L1 AWS Lambda
Serverless Data processing
1、What is Lambda?
- A way to run code snippets "in the cloud"
- Serverless
- Continuous scaling
- Often used to process data as it's moved around
- Some services don't talk directly to other services in AWS but lambda can be used as the glue between these services
- So it can sit there and get triggered by some other service sending data into it like a Kinesis data stream reformat that information into a format required by some other service send that data to another service for further processing and maybe retrieve that data and send it back.
2、Example: Serverless Website
- Build your Web site by just having static html and ajax calls embedded within that html well you can serve that from S3
- You have an API Gateway in Amazon it sort of serves as the wall between the outside clients and you the the interior of your system there.
- User Log in request go through the API Gateway which in turn would then get sent off to AWS Lambda Lambda would say OK the Web site wants this person to log in
- It could turn around and craft request to Amazon Cognito to say do you authenticate this user or not Amazon Cognito will come back and say Sure here's your token lambda could then format that result and send it back to the Web site.
- Or It would then turn around craft that request a DynamoDB for that chat history.
- Talk to DynamoDB to get that and then send it back through the API Gateway back to the Web site.
3、Example: Transcation rate alarm
- Kinesis data stream that's receiving events it says something weird is going on that requires someone's attention.
- Lambda is going to be triggered by those data stream events
- Lambda will then turn around and craft an SNS request to actually send out a message to your cell phone notifying you that something requires our attention.
4、Lambda Integration
4-1 Why not just run a server?
- Server management (patches, monitoring, hardware failures, etc.)
- Servers can be cheap, but scaling gets expensive really fast
- You don't pay for processing time you don't use
- Easier to split up development between front-end and back-end
4-2 Main uses of Lambda
- Real-time file processing
- Real-time stream processing
- ETL
- Cron replacement
- Process AWS events
4-3 Supported languages
- Node.js
- Python
- Java
- C#
- Go
- Powershell
- Ruby
4-4 Lambda triggers
- DynamoDB table that can trigger event data that invokes a lambda function as well and that allows for real time event driven data processing for the data arriving in dynamo DB tables
- You can integrate lambda with Kinesis streams and then the lambda function can read records from a stream and be processed accordingly
- Kinesis isn't actually pushing that data into lambda as the architectural diagrams might suggest lambda actually pulls that stream periodically and collects information from it in a batch manner.

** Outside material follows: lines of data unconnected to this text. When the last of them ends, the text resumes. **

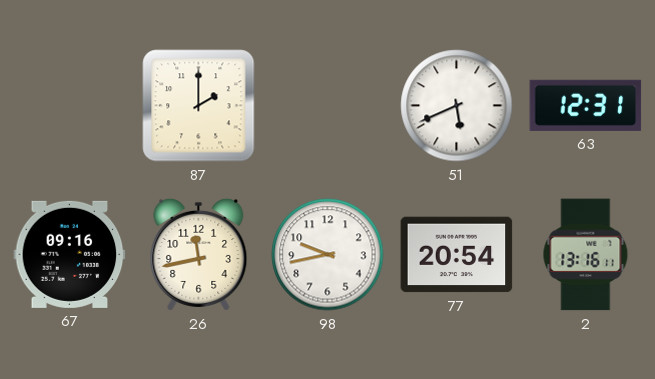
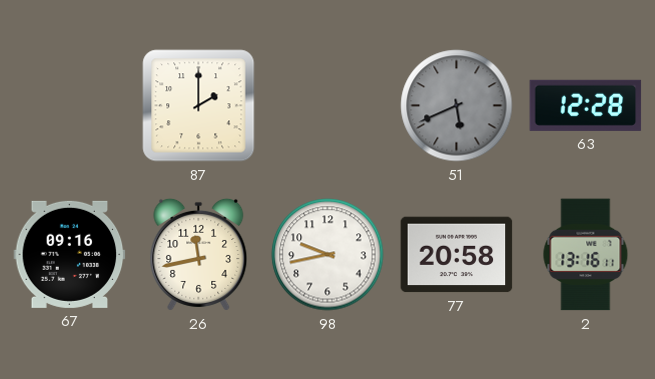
51 dial: white -> grey
63: 12:31 -> 12:28
77: 20:54 -> 20:58
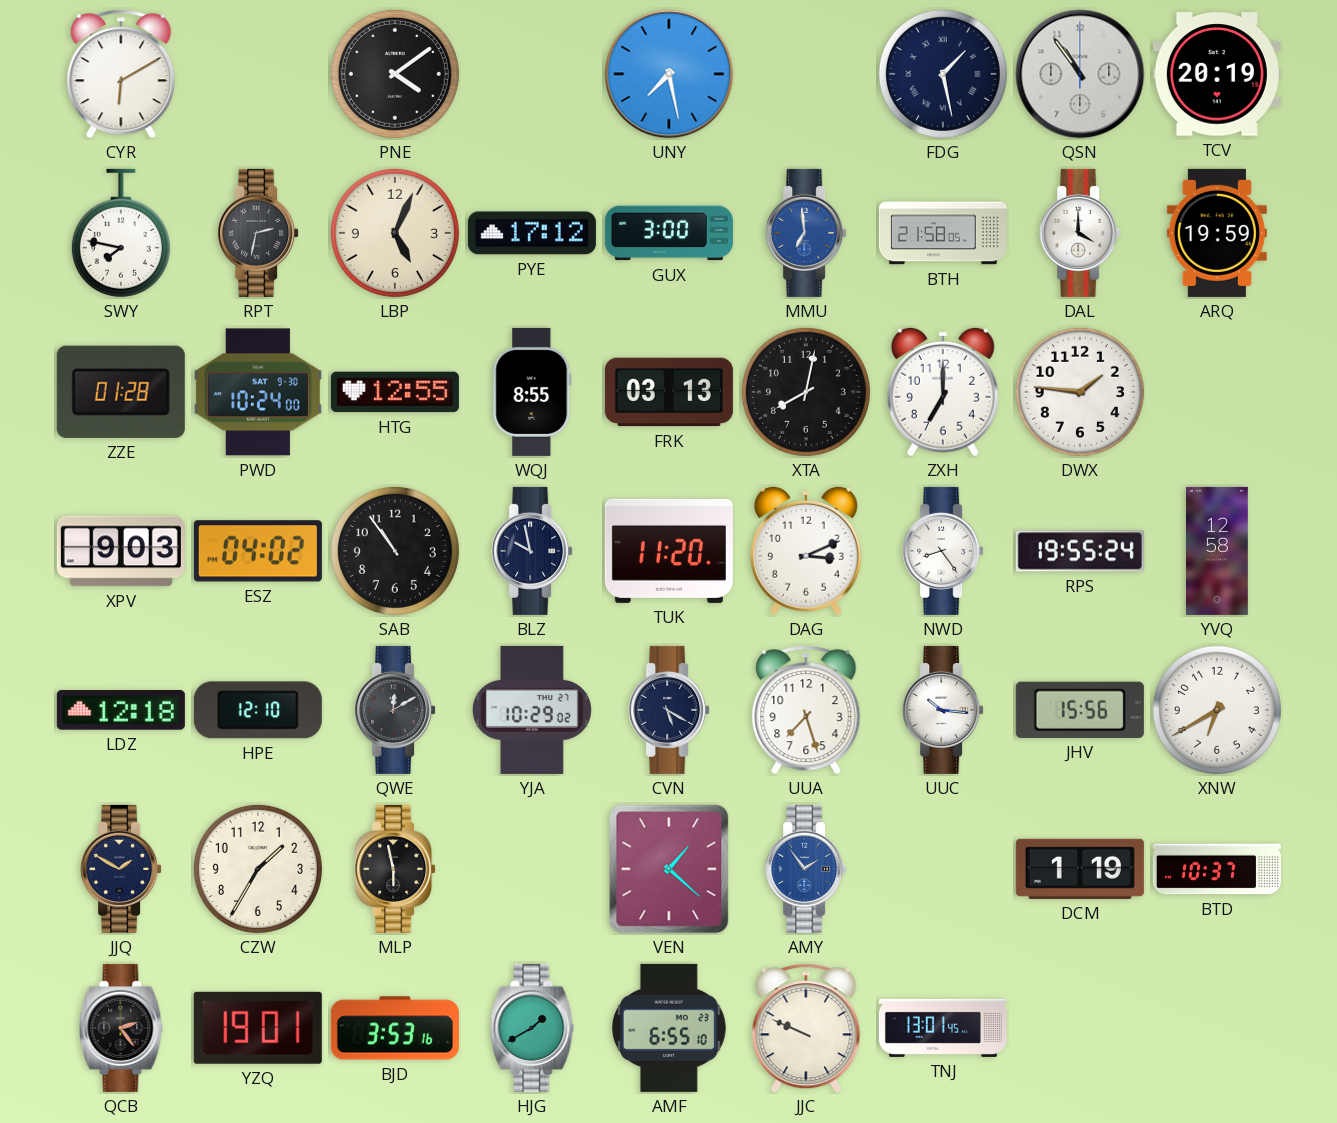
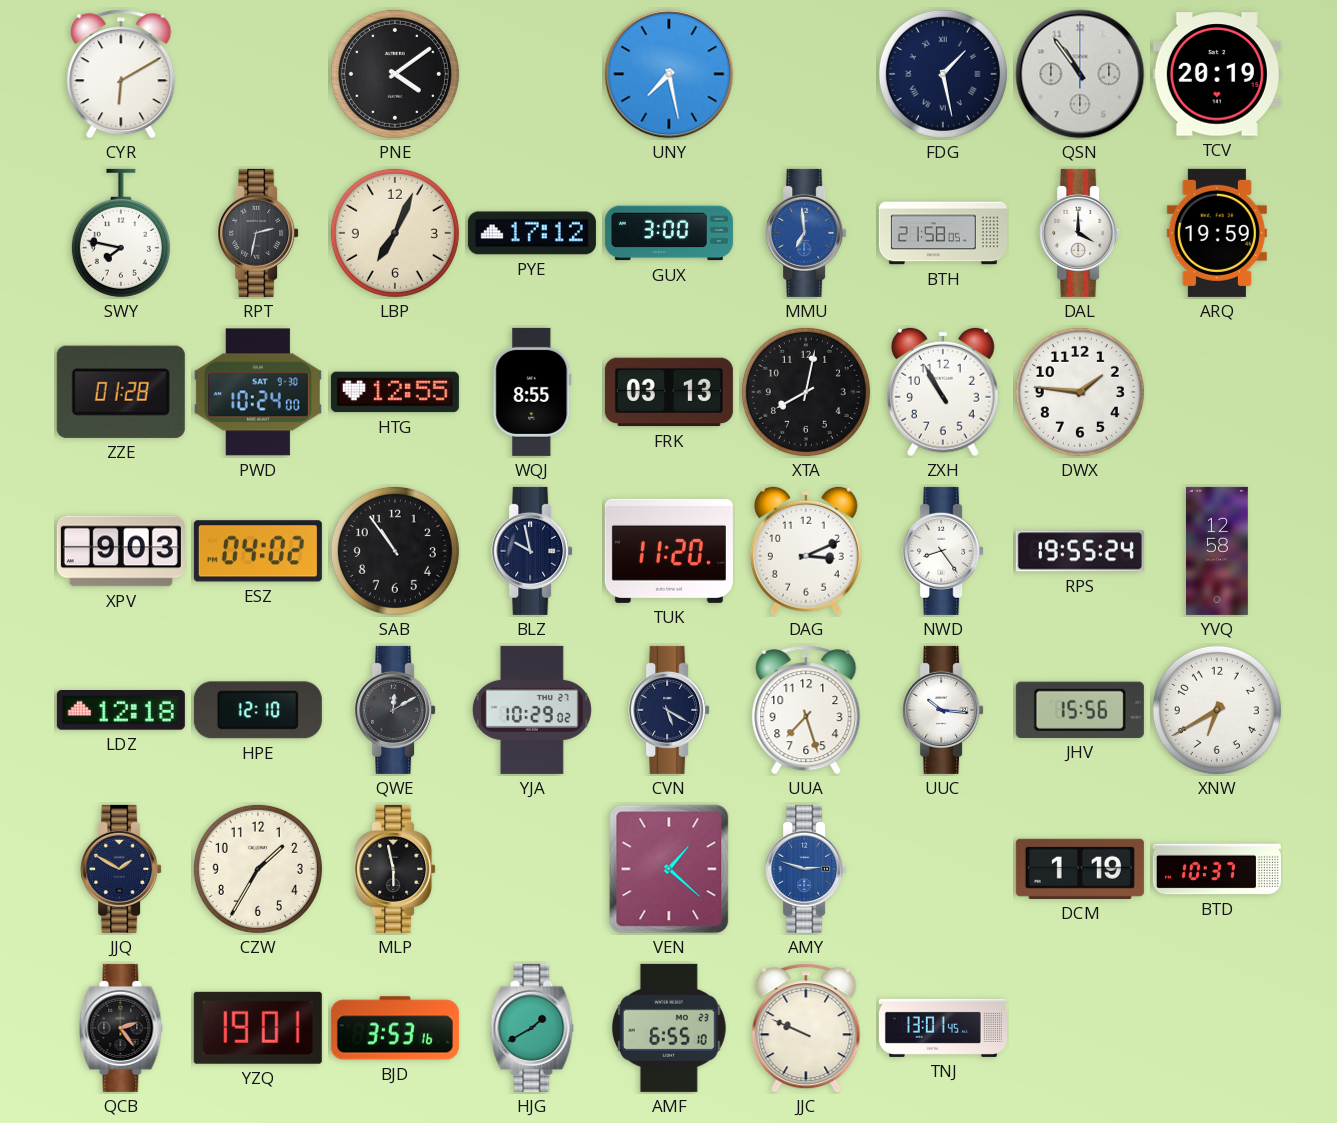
LBP: 5:04 -> 7:04
ZXH: 7:00 -> 10:55
AMY: 1:54 -> 2:48
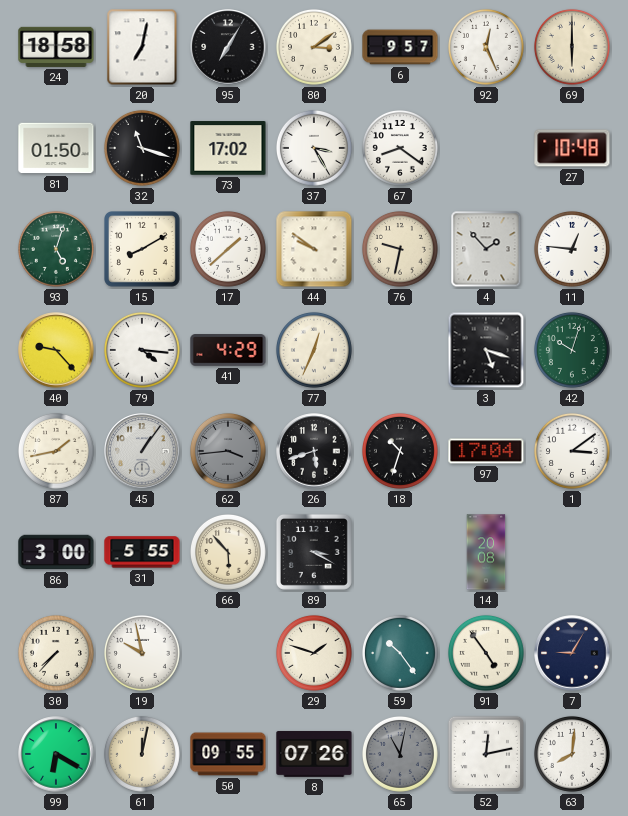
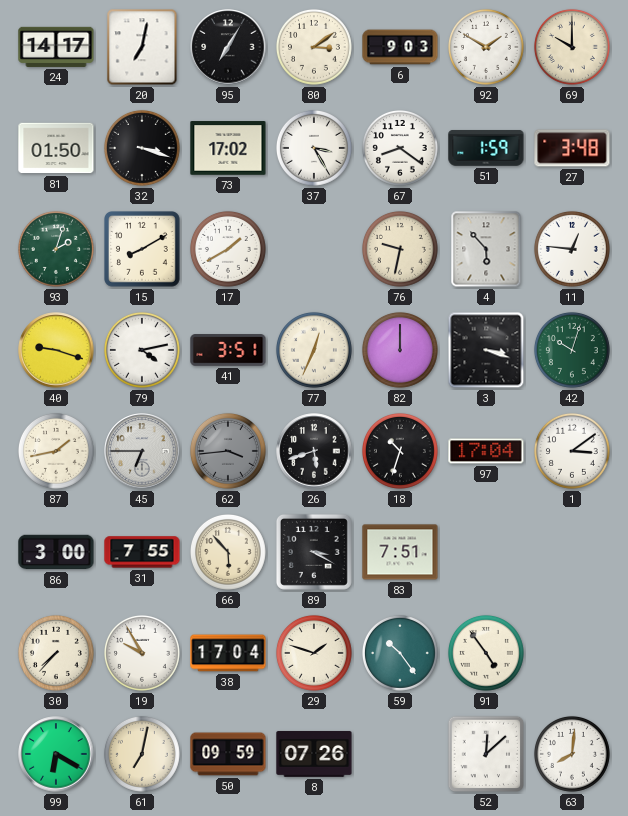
24: 18:58 -> 14:17
6: 9:57 -> 9:03
92: 12:26 -> 1:50
69: 6:00 -> 10:00
32: 11:18 -> 3:18
51: none -> 1:59
27: 10:48 -> 3:48
93: 5:03 -> 2:03
17: 1:38 -> 1:40
44: 9:51 -> none
4: 1:53 -> 5:53
40: 9:23 -> 9:18
79: 4:16 -> 4:13
41: 4:29 -> 3:51
82: none -> 12:00
3: 5:18 -> 3:18
45: 1:06 -> 6:45
31: 5:55 -> 7:55
83: none -> 7:51
14: 20:08 -> none
19: 9:58 -> 9:55
38: none -> 17:04
7: 9:05 -> none
61: 12:02 -> 7:02
50: 09:55 -> 09:59
65: 11:02 -> none
52: 12:13 -> 12:08
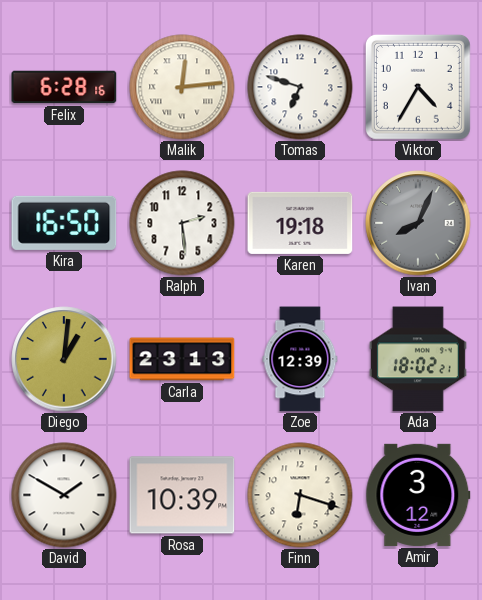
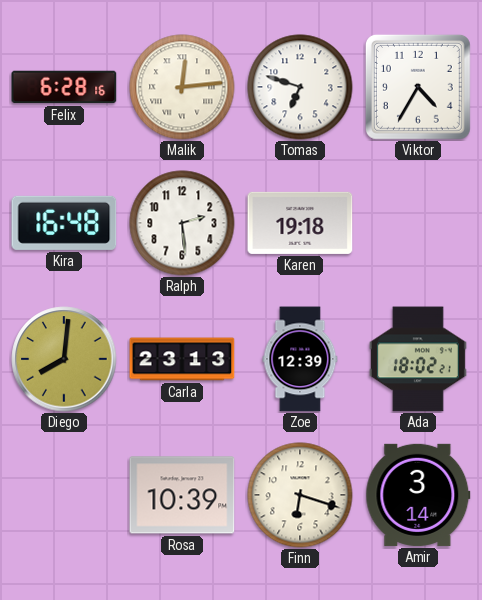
Kira: 16:50 -> 16:48
Ivan: 8:04 -> none
Diego: 1:01 -> 8:01
David: 1:50 -> none
Amir: 3:12 -> 3:14
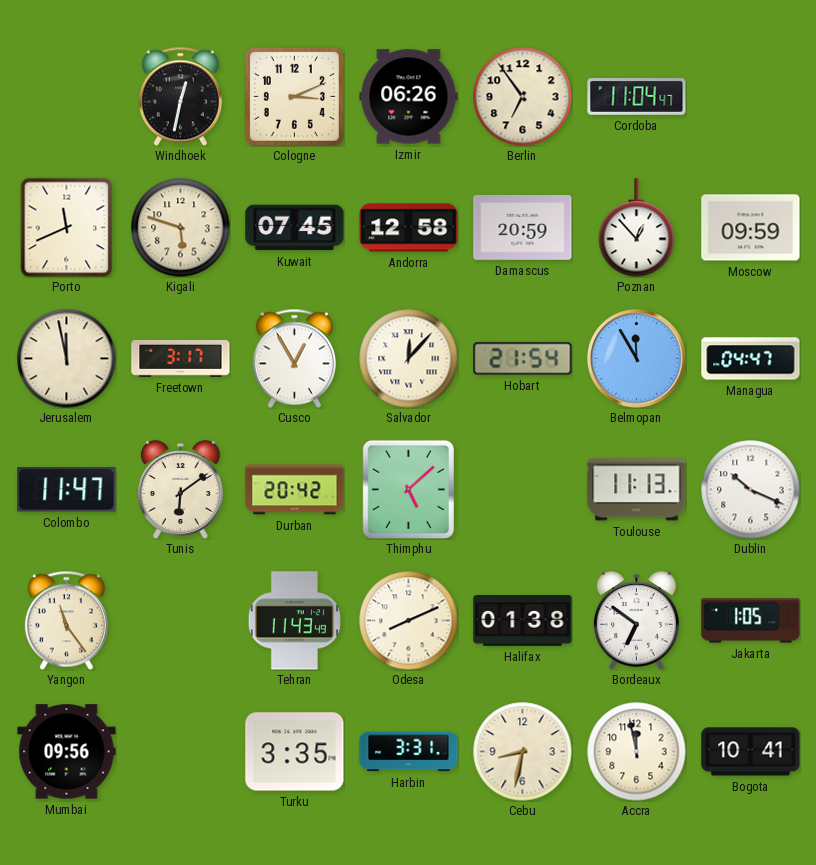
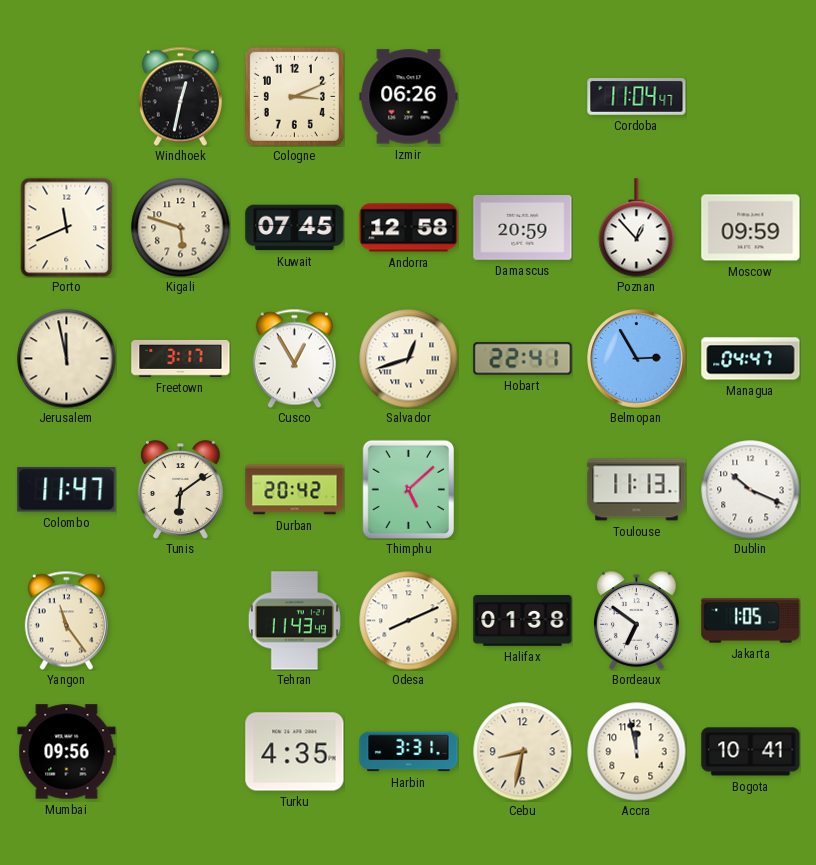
Berlin: 6:54 -> none
Salvador: 12:07 -> 12:42
Hobart: 21:54 -> 22:41
Belmopan: 11:55 -> 2:55
Turku: 3:35 -> 4:35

4-5 Lambda and Amazon ElasticSearch Service
- data being sent into Amazon S3 like a data lake
- object creation in S3 can then trigger off a lambda function
- lambda function processes that data and send to the Amazon Elastic search service.
4-6 Lambda and Data Pipeline
- Object comes into S3 and we might trigger in a lambda function there to process that data
- Kick off a data pipeline to process that data further.
Normally data pipeline you can schedule activities where you can define preconditions that see whether or not data exists on S3 and then allocate resources accordingly.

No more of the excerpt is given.